5 Ways to Help Trees Grow in Compacted Soil
Are you having trouble growing your trees in compacted soil?
Facing compacted soil as a homeowner can be frustrating when planting trees.
Soil compaction is one of the leading difficulties of trees growing in suburban settings. The simple application of pressure from vehicles, foot traffic, and even raindrops causes soil to become compacted. The greater the pressure is, the greater the soil compaction.
When soil is compacted, it reduces the amount of water, nutrients, and air in the soil, making it difficult for the tree’s roots to grow.
According to the Department of Horticulture at Cornell University,
Soil compaction is the single most difficult and harmful environmental or abiotic condition that a tree or shrub can experience.
Arborists estimate that 40% of all commercial and residential properties suffer from soil compaction near trees. The Artistic Arborist Inc., a full-service tree and plant health management firm stated:
“Roots growing in compacted soil must exert more energy, robbing above-ground growth. Compaction diminishes water infiltration and drainage capabilities creating damp soils that foster anaerobic disease organisms, soil erosion, and further compaction.”
Urban Soil Compaction Problem
Soil compaction is a big problem for urban trees and plants. But what is it about the makeup of soil that causes this problem?
The ground you and I walk over is only half of what you see and feel; that is, mineral particles (like sand), silt, clay, and organic matter.
The other half of soil is or should be pore space. In other words, empty air. It is the room for air and water movement that is essential for soil to do its job.

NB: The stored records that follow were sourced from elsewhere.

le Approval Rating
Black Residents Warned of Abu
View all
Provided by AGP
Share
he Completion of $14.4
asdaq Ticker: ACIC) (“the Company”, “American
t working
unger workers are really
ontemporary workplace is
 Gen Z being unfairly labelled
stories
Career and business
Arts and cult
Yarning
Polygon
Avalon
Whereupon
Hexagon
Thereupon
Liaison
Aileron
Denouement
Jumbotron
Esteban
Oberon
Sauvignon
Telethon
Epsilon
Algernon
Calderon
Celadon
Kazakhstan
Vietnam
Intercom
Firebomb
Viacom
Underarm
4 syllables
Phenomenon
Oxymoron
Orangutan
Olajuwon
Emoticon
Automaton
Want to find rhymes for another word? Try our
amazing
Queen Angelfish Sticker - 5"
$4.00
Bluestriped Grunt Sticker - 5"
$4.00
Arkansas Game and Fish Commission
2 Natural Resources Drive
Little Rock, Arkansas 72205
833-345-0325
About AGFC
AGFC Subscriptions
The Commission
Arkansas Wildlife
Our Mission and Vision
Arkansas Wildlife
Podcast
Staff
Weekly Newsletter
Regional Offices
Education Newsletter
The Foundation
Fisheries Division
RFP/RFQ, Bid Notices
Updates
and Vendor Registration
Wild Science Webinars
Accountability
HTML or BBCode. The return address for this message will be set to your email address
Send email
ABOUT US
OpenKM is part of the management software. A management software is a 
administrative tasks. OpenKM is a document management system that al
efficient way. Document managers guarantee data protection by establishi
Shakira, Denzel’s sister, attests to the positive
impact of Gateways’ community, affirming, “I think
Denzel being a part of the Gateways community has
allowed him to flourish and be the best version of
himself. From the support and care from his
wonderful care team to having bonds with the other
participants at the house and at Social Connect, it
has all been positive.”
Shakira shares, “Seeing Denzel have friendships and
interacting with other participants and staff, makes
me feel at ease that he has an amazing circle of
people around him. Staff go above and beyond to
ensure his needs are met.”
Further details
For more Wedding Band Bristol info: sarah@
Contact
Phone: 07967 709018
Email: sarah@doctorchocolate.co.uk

Pore space is as crucial to the life of your tree as the nutrients in the organic matter.
It is important because living plants need air and water around their root systems as well as above ground. They need beneficial microorganisms and worms to be able to thrive there. The ground, it turns out, is a living thing.
Pressure Causes Compaction
The fact that our soil has pore space means it’s collapsable under heavy weight.

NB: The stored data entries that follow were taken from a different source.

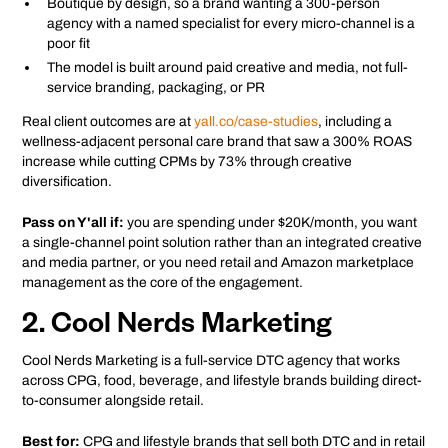
Boutique by design, so a brand wanting a 300-person
agency with a named specialist for every micro-channel is a
poor fit
The model is built around paid creative and media, not full-
service branding, packaging, or PR
Real client outcomes are at
yall.co/case-studies
, including a
wellness-adjacent personal care brand that saw a 300% ROAS
increase while cutting CPMs by 73% through creative
diversification.
Pass on Y'all if:
you are spending under $20K/month, you want
a single-channel point solution rather than an integrated creative
and media partner, or you need retail and Amazon marketplace
management as the core of the engagement.
2. Cool Nerds Marketing
Cool Nerds Marketing is a full-service DTC agency that works
across CPG, food, beverage, and lifestyle brands building direct-
to-consumer alongside retail.
Best for:
CPG and lifestyle brands that sell both DTC and in retail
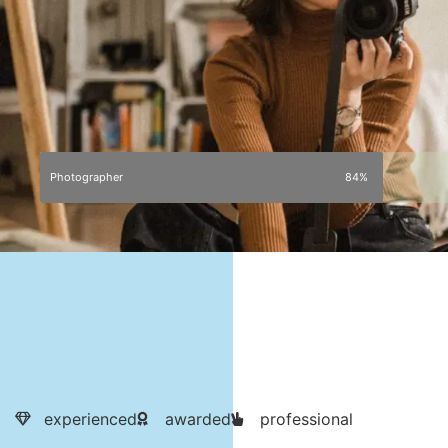
Photographer
84%
experienced
awarded
professional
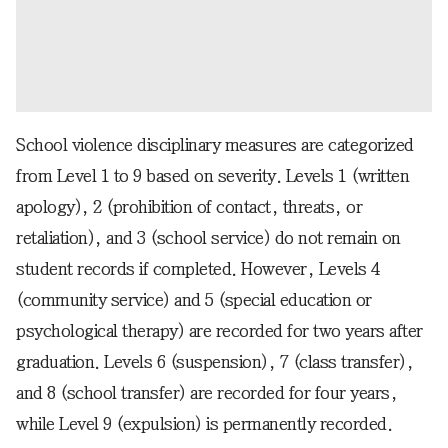
School violence disciplinary measures are categorized
from Level 1 to 9 based on severity. Levels 1 (written
apology), 2 (prohibition of contact, threats, or
retaliation), and 3 (school service) do not remain on
student records if completed. However, Levels 4
(community service) and 5 (special education or
psychological therapy) are recorded for two years after
graduation. Levels 6 (suspension), 7 (class transfer),
and 8 (school transfer) are recorded for four years,
while Level 9 (expulsion) is permanently recorded.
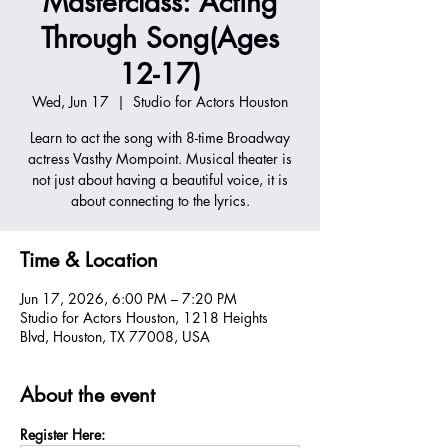
Masterclass: Acting
Through Song(Ages
12-17)
Wed, Jun 17
  |  
Studio for Actors Houston
Learn to act the song with 8-time Broadway
actress Vasthy Mompoint. Musical theater is
not just about having a beautiful voice, it is
about connecting to the lyrics.
Time & Location
Jun 17, 2026, 6:00 PM – 7:20 PM
Studio for Actors Houston, 1218 Heights
Blvd, Houston, TX 77008, USA
About the event
Register Here:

The soil particles become pushed tightly together, so there is nowhere for air and water to move or microorganisms to live.

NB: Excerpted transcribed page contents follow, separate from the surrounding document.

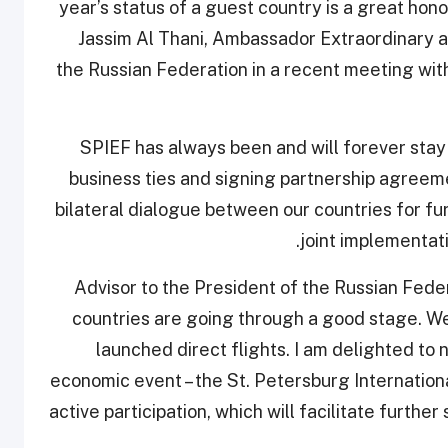
year’s status of a guest country is a great hon
Jassim Al Thani, Ambassador Extraordinary an
the Russian Federation in a recent meeting wit
“SPIEF has always been and will forever stay
business ties and signing partnership agreeme
bilateral dialogue between our countries for f
joint implementat
Advisor to the President of the Russian Fed
countries are going through a good stage. W
launched direct flights. I am delighted to no
economic event – the St. Petersburg Internation
active participation, which will facilitate furthe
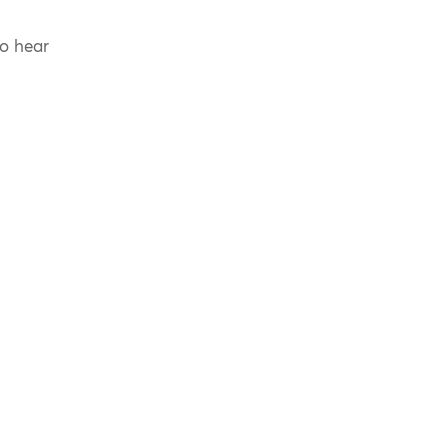
to hear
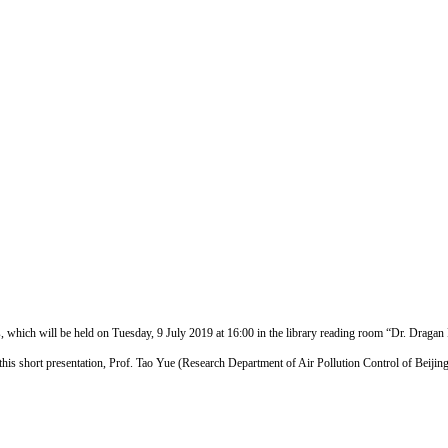
 which will be held on Tuesday, 9 July 2019 at 16:00 in the library reading room “Dr. Dragan 
r this short presentation, Prof. Tao Yue (Research Department of Air Pollution Control of Beij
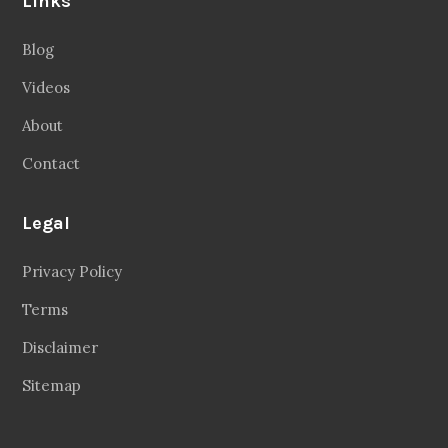
Privacy Policy
Terms
Disclaimer
Sitemap
Follow Us
Facebook
20.2 Followers
Instragaram
72.5k Followers
Twitter
56.3k Followers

The soil may stay wet for longer than the plants need, causing root rot. In addition it is more difficult for trees to become established because their energy must be spent sending out their roots.
Beings the size of humans and animals don’t do much harm to the soil. However, lots of foot traffic, lawnmowers, heavy rains, big machines, and paving materials all do their part to make tree growth difficult.
All of these things are present in abundance in urban environments. Compaction is more likely when soils are made up of heavy clay or loam, but even sandy soil doesn’t stand a chance in the city.
Is Your Soil Compacted?
Compacted soil is likely if you live in an environment with a lot of these things.
However, there are easy ways to tell. If you pull up a section of soil and it looks grayish and dull and feels very dry, it’s probably suffering from compaction.
Likewise, if it’s hard to push a spade or a stick into the soil, you probably have a problem.
Are Your Trees Suffering?
Another way to tell if your soil is compacted is by the health of your trees.
In other words, if your trees seem to be doing poorly and you don’t know why it could be soil compaction.
Compacted soil stresses trees, so they are more susceptible to pests and environmental stresses like droughts.
If you see poor growth and fewer or smaller leaves, or even branch die-back, it could be the soil.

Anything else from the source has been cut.